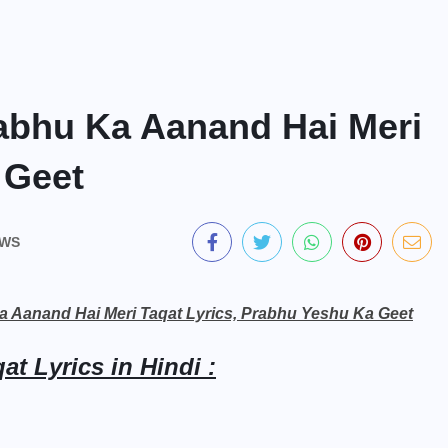
| Prabhu Ka Aanand Hai Meri
 Geet
EWS
bhu Ka Aanand Hai Meri Taqat Lyrics, Prabhu Yeshu Ka Geet
t Lyrics in Hindi :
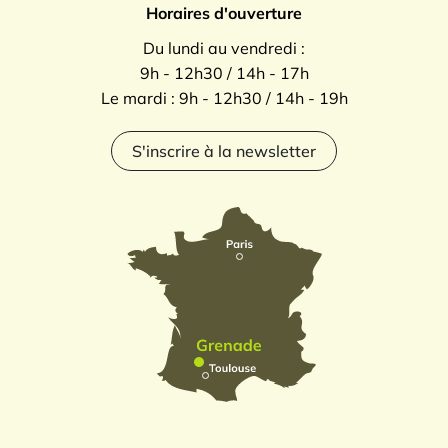
Horaires d'ouverture
Du lundi au vendredi :
9h - 12h30 / 14h - 17h
Le mardi : 9h - 12h30 / 14h - 19h
S'inscrire à la newsletter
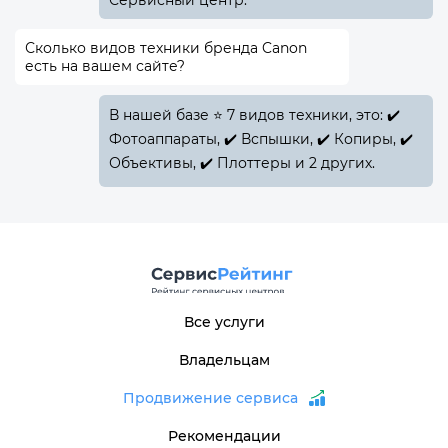
Сколько видов техники бренда Canon
есть на вашем сайте?
В нашей базе ⭐ 7 видов техники, это: ✔️
Фотоаппараты, ✔️ Вспышки, ✔️ Копиры, ✔️
Объективы, ✔️ Плоттеры и 2 других.
Все услуги
Владельцам
Продвижение сервиса
Рекомендации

- **Task prompt**:
From the line holding "Объективы, ✔️ Плоттеры и 2 других." to the end of the listing, copy every line exactly, both ends included, and add nothing.

- **Answer box**:
Объективы, ✔️ Плоттеры и 2 других.
Все услуги
Владельцам
Продвижение сервиса
Рекомендации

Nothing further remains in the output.